I want to write a string into an XML node, but I have to strip any forbidden characters before doing so. I found the following piece to work:

preg_replace("/[^\\x0009\\x000A\\x000D\\x0020-\\xD7FF\\xE000-\\xFFFD]/", "", $var)

However, it removes alot of characters that I want to keep. Such as space, ;, &, <, > \, and /.

I did some searching and found space to be x0020 so I tried first to allow spaces by changing the above code to:

preg_replace("/[^\\x0009\\x000A\\x000D\\x0021-\\xD7FF\\xE000-\\xFFFD]/", "", $var)

but it still removes spaces. I just want to remove those weird hidden "command" characters. How can I do that?
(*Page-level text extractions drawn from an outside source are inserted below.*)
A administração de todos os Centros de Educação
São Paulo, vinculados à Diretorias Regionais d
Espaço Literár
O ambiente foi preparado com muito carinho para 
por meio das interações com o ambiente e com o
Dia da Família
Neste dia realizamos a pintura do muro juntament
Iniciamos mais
EDIT: I have previously made $var with htmlspecialchars(), hence why I want to keep & and ;

Chris
  • 57,622
  • 19
  • 111
  • 137

2 Answers2

1

You don't have to strip them.

If you use an XML API like DOM or XMLWriter it will encode the special characters into entities:

$document = new DOMDocument('1.0', 'UTF-8');
$document
  ->appendChild($document->createElement('foo'))
  ->appendChild($document->createTextNode("\x09\x0A\x0D\x20 ä ç <&>"));

echo $document->saveXml();

Output:

<?xml version="1.0" encoding="UTF-8"?>
<foo>   
&#13;  ä ç &lt;&amp;&gt;</foo>

The XML parser will decode them again:

$document = new DOMDocument('1.0', 'UTF-8');
$document->loadXml($xml);

var_dump($document->documentElement->textContent);

Output:

string(14) "    

  ä ç <&>"
ThW
  • 19,120
  • 3
  • 22
  • 44
0

Do you need to add a "u" to the end of your regex, so PHP knows you want Unicode matching? See also UTF-8 in PHP regular expressions

I also wonder if you might want to replace those characters with spaces, rather than nothing. Depends on what you're doing, but since you're dropping newlines, so as is you could have words joining up across lines.

Community
  • 1
  • 1
TextGeek
  • 1,196
  • 11
  • 23